__Exercise__: Go to the line holding "unsere Kommunikationsfähigkeiten deutlich" in the entries below and write out exactly every line down to and including the line holding "zwischenmenschliche Fähigkeiten zu".

+===+

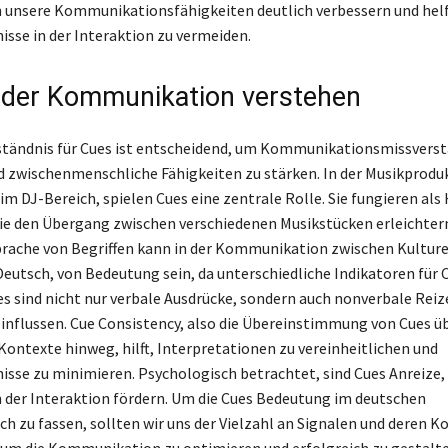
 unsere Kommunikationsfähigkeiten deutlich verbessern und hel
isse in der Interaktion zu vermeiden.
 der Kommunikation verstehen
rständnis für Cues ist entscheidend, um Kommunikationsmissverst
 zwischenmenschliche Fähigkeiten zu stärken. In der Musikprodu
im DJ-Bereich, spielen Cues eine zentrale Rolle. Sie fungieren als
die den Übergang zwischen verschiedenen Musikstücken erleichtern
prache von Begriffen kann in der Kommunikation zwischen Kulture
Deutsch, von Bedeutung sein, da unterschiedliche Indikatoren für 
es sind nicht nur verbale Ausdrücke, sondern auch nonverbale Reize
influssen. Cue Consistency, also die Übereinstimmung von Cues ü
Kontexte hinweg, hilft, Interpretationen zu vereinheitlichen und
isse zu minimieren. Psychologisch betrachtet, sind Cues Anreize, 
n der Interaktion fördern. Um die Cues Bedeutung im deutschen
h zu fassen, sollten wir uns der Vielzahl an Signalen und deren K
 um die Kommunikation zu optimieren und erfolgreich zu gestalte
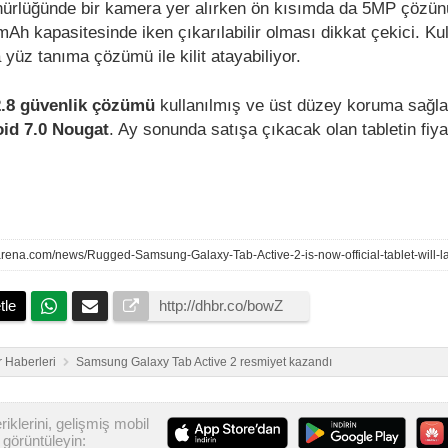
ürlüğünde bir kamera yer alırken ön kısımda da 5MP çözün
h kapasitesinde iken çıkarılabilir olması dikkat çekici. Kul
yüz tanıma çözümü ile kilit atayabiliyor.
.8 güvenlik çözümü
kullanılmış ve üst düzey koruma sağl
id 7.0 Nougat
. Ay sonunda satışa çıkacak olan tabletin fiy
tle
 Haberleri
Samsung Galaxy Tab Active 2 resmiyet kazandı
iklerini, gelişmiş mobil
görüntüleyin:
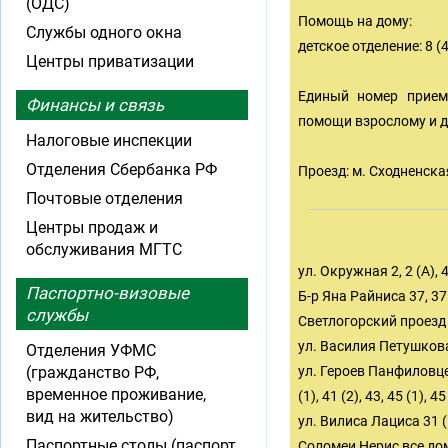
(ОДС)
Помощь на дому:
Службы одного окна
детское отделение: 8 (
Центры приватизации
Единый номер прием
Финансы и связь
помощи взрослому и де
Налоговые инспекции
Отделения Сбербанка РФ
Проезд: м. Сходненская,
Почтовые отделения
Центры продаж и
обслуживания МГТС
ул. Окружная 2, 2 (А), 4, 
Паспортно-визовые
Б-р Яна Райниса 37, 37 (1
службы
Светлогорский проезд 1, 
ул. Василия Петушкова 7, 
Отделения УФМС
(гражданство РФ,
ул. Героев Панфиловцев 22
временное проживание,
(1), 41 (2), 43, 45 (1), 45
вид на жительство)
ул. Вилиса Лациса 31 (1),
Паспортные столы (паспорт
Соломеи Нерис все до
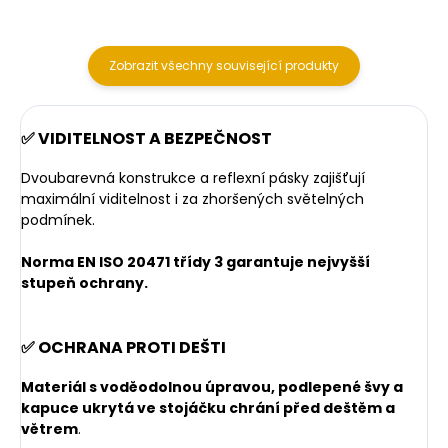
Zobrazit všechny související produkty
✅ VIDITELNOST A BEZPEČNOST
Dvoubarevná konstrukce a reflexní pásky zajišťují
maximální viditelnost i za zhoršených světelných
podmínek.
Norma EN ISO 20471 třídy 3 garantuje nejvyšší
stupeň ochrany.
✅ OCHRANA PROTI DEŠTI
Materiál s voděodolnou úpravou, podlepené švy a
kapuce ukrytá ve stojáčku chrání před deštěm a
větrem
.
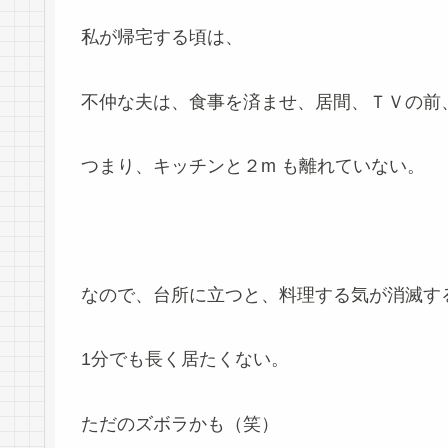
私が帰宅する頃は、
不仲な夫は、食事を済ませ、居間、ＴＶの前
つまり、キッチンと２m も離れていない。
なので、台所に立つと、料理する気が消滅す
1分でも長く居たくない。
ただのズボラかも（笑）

+===+

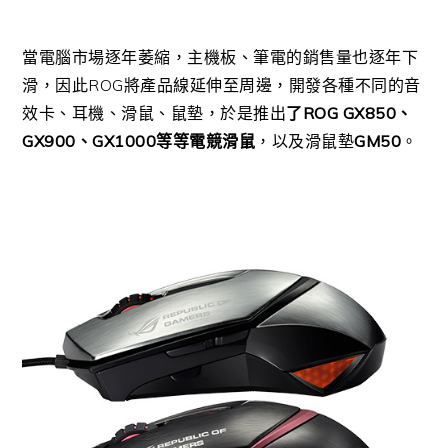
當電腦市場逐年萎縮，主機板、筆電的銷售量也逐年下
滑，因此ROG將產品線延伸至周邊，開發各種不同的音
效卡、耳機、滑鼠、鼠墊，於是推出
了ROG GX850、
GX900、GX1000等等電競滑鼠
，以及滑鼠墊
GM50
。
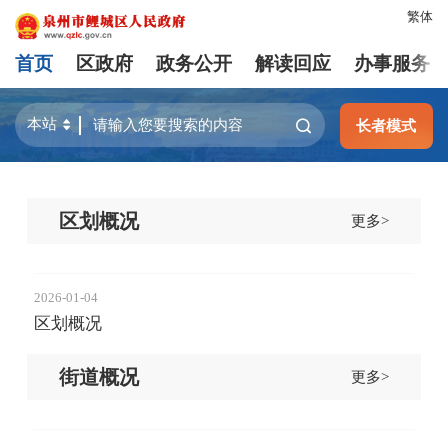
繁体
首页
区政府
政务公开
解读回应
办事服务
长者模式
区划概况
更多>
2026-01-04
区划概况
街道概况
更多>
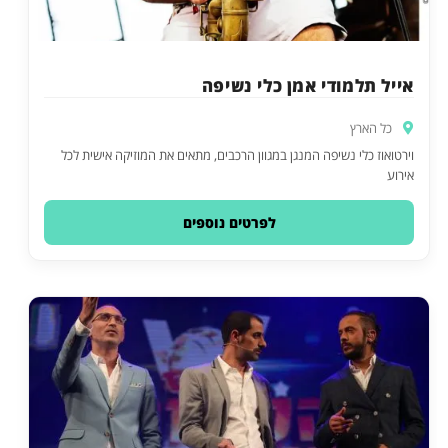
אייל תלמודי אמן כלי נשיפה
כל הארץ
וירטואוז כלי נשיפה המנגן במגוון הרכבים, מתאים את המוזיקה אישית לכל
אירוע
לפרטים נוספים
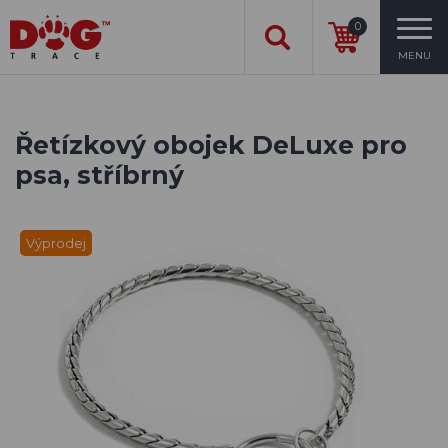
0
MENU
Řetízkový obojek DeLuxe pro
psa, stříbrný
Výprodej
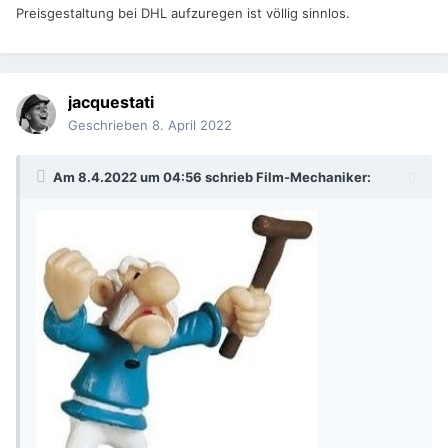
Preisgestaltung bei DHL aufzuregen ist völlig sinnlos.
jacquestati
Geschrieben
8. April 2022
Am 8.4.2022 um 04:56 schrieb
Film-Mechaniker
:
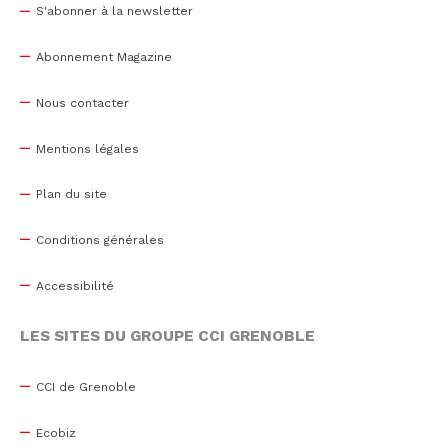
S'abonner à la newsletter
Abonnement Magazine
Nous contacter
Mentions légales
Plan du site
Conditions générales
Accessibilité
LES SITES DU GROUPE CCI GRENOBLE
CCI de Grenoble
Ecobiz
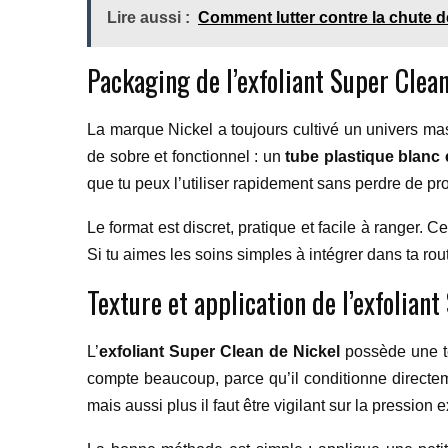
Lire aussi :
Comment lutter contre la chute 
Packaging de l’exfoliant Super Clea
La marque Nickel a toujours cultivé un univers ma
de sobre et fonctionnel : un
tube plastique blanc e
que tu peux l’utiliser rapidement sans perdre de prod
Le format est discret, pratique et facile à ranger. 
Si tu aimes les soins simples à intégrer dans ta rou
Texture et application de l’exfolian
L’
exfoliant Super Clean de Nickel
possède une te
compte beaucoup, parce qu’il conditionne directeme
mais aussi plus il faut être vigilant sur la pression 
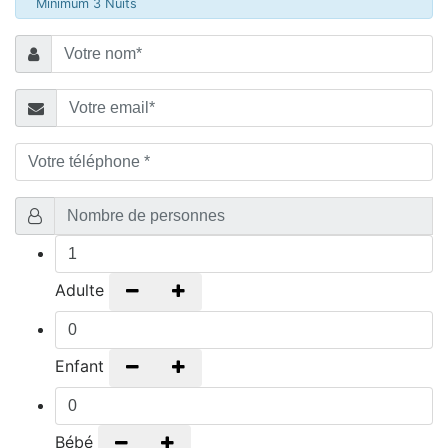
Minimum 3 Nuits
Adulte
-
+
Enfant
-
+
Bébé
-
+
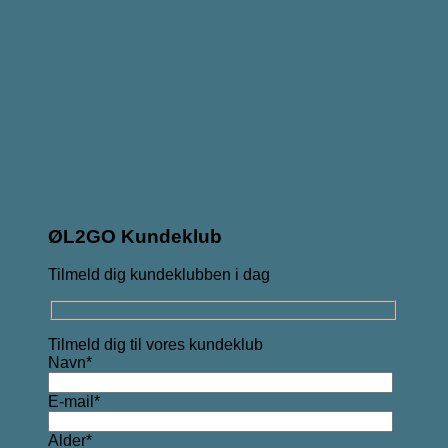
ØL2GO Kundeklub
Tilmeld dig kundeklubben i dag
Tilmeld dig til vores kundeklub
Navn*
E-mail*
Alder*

+===+

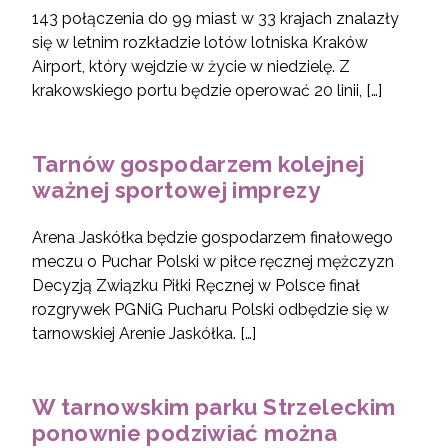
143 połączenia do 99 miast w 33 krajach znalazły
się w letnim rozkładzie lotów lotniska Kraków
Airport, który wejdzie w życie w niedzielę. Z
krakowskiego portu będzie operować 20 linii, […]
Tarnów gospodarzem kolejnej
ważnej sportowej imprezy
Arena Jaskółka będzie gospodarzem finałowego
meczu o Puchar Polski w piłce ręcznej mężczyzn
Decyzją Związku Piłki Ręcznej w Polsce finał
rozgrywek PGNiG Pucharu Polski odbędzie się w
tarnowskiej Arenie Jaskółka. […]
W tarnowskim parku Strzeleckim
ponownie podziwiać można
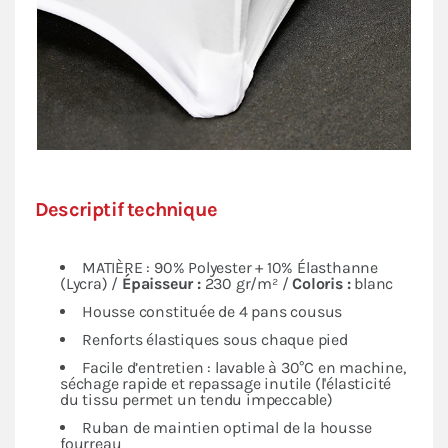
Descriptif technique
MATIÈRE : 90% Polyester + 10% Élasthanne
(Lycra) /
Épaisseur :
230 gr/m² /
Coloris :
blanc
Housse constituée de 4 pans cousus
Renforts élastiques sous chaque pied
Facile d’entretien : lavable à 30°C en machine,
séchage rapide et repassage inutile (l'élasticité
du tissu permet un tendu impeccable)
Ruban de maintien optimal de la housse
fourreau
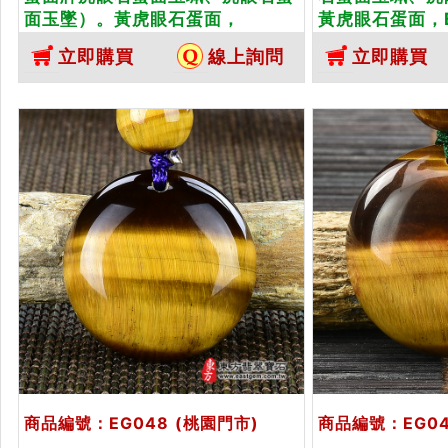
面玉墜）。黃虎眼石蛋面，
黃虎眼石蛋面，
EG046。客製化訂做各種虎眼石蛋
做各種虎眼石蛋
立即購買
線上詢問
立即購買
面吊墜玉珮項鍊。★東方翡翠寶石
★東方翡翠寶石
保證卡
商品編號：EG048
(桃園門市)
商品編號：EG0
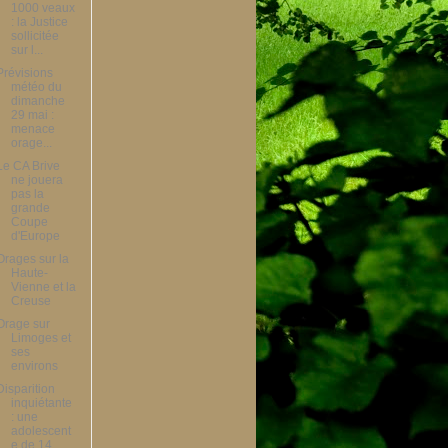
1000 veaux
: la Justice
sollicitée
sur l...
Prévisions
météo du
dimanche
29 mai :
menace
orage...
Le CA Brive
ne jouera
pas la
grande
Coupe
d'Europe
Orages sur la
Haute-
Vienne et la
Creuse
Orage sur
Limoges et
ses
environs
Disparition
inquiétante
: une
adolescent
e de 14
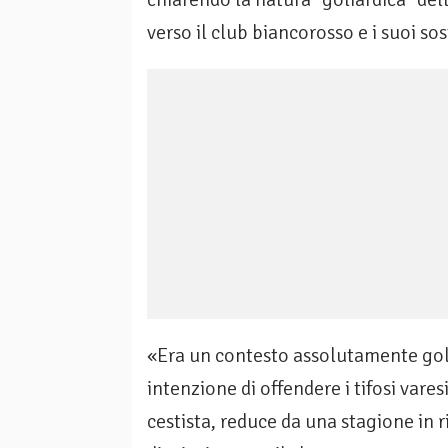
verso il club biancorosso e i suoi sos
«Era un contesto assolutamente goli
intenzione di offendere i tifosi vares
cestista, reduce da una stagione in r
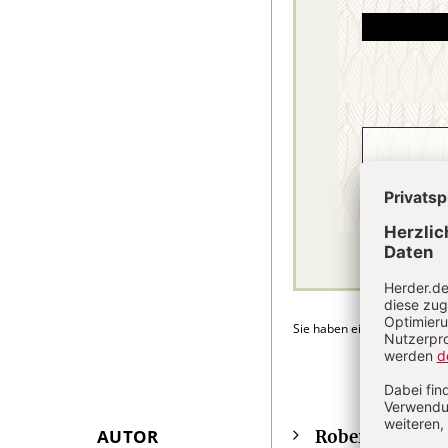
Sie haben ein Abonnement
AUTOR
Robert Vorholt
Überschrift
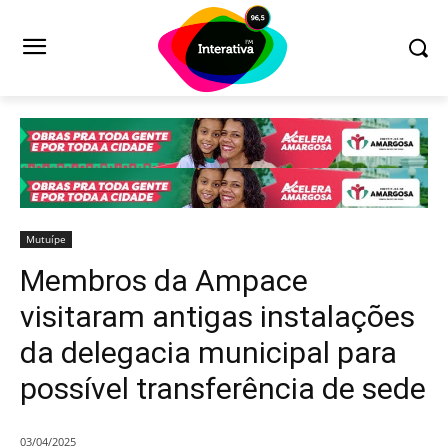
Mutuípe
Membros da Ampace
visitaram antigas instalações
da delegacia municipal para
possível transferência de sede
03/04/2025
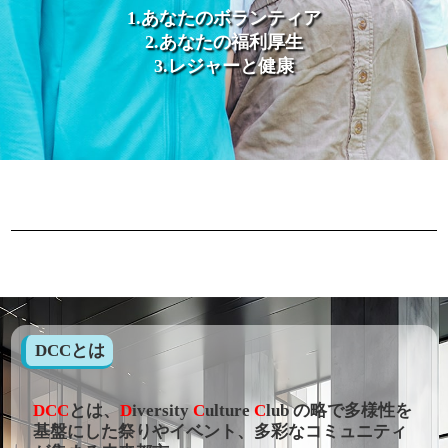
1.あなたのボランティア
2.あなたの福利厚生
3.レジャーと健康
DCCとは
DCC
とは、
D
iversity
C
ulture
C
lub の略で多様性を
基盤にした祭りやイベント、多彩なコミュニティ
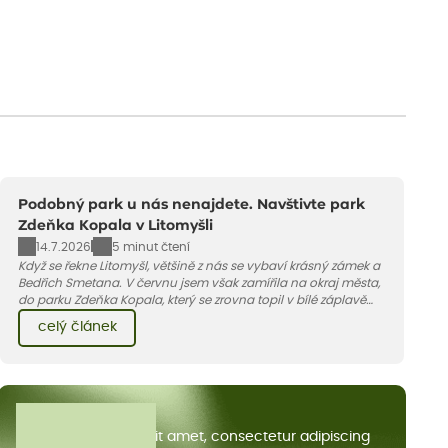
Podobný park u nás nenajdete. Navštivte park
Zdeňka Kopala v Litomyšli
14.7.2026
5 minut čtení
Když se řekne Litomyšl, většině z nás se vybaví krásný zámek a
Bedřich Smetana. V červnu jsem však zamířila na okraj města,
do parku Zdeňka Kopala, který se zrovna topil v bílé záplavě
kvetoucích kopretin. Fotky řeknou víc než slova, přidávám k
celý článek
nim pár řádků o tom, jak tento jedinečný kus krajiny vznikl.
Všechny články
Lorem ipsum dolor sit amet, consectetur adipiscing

+===+

__Expected output__:
 unsere Kommunikationsfähigkeiten deutlich verbessern und hel
isse in der Interaktion zu vermeiden.
 der Kommunikation verstehen
rständnis für Cues ist entscheidend, um Kommunikationsmissverst
 zwischenmenschliche Fähigkeiten zu stärken. In der Musikprodu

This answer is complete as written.